ANAHEIM -- The White Sox concluded a great West Coast journey with a rough finish on Wednesday afternoon at Angel Stadium.

Their 8-2 loss to the Angels dropped them to 3-3 on this trip which started last Friday in San Diego and ended a stretch of three straight road series wins. The South Siders dipped to 17-20 overall within a tightly bunched American League Central, but flew back to Chicago for nine games beginning Friday with a solid team-wide vibe.

“Oh yeah, amazing,” catcher Drew Romo, who walked twice during the team’s second straight loss, said of the road trip. “Best I’ve ever experienced as a team. We have a lot of fun and a lot of talent.”

Wednesday’s setback marked the team’s first defeat by more than four runs since an 8-3 loss to the Rays on April 15. They have been competitive in almost every contest, even the ones they’ve lost, in this 11-7 stretch following a dismal 6-13 open.

“We are in a really good spot,” manager Will Venable said. “Go out West and get three wins against the Padres and these guys, it’s good overall and a couple of those losses were really hard-fought games. Today got away from us a little bit.”

had allowed three runs on seven hits over his last 17 innings covering three starts entering the series finale, but was touched up by the Angels for five runs in the second inning alone. Schultz entered with a .139 average against (10-for-72) for the 2026 season, giving the White Sox rookie the lowest opponents’ average in the Majors among pitchers with at least 20 innings pitched, according to MLB Network gameday notes.

Batters were just 4-for-43 with 12 strikeouts against his four-seam fastball prior to Wednesday. Travis d’Arnaud connected on a 0-1 four-seamer for a three-run home run and a 3-1 Angels lead in that fateful second. That blast came two pitches after second baseman Chase Meidroth and shortstop Colson Montgomery couldn’t turn a potential inning-ending double play on what would have been a tough finish to a Nolan Schanuel ground ball to second.

“Whether it was the runner got in the way of Colson, legal slide there, nothing concerning,” Venable said. “Just weren’t able to get a slower hit ball. Just weren’t able to turn it.”

“I’m going to have to look at some video, make sure I wasn’t giving away any pitches, wasn’t getting repetitive,” Schultz said. “Thought I was going hard, soft, hard, soft pretty frequently. Just got to sit down, look at some video and make some changes for next week.”
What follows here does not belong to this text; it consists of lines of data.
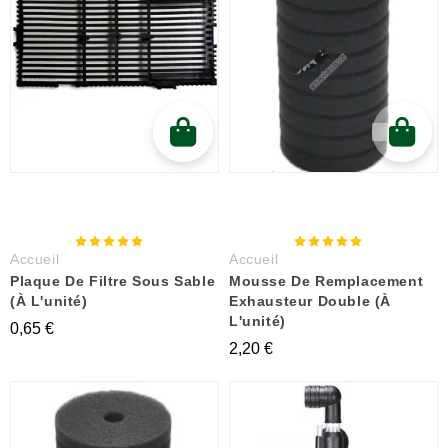
Accueil
Accueil
Plaque De Filtre Sous Sable
Mousse De Remplacement
(à L'unité)
Exhausteur Double (à
L'unité)
0,65 €
2,20 €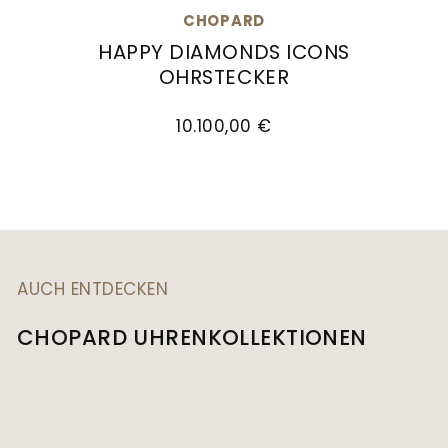
CHOPARD
HAPPY DIAMONDS ICONS
OHRSTECKER
Chopard Happy Diamonds Icons Ohrstecker, Ref
10.100,00 €
AUCH ENTDECKEN
CHOPARD UHRENKOLLEKTIONEN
Venable credited the Angels with hitting good pitches from Schultz, who struck out three and walked four while yielding seven runs over 3 2/3 innings and 79 pitches.

“Four walks, he has to be more aggressive in the zone. Just one of those days where he got burned on some pitches,” Venable said. “You gotta give them some credit. Noah continued to work, wound up being more effective in the zone. But one of those days where they beat him.”

“They put good swings on his fastball and after that we made some adjustments and he did good,” Romo said. “I thought he executed well. That’s how you have to define your success. He had a good plan, executed his pitches, but the enemy has a say and they went out and took good swings.”

Seattle, Kansas City and the Cubs are the three enemies awaiting the White Sox at Rate Field, before they travel to Seattle and San Francisco for their third West Coast road trip before the end of May. Their baseball has been very crisp for close to three weeks, whether it’s offense, starting or relief work, defense or baserunning.

Team-wide energy and work ethic is off the charts for this close-knit crew. But Wednesday’s game was one even a team battling toward consistency and a southpaw showing glimpses of mound dominance since his arrival from Triple-A Charlotte will run into during a 162-game ledger.

“Overall really good,” Venable said. “Excited for the off-day and playing in front of our fans at home.”

“It was a really good road trip,” Romo said. “We were all saying 4-2 sounds a lot better than 3-3. We were fired up to get out here today and win this game and finish 4-2. Facing the Angels here in L.A. and then a good Padres team, I thought we did pretty solid.”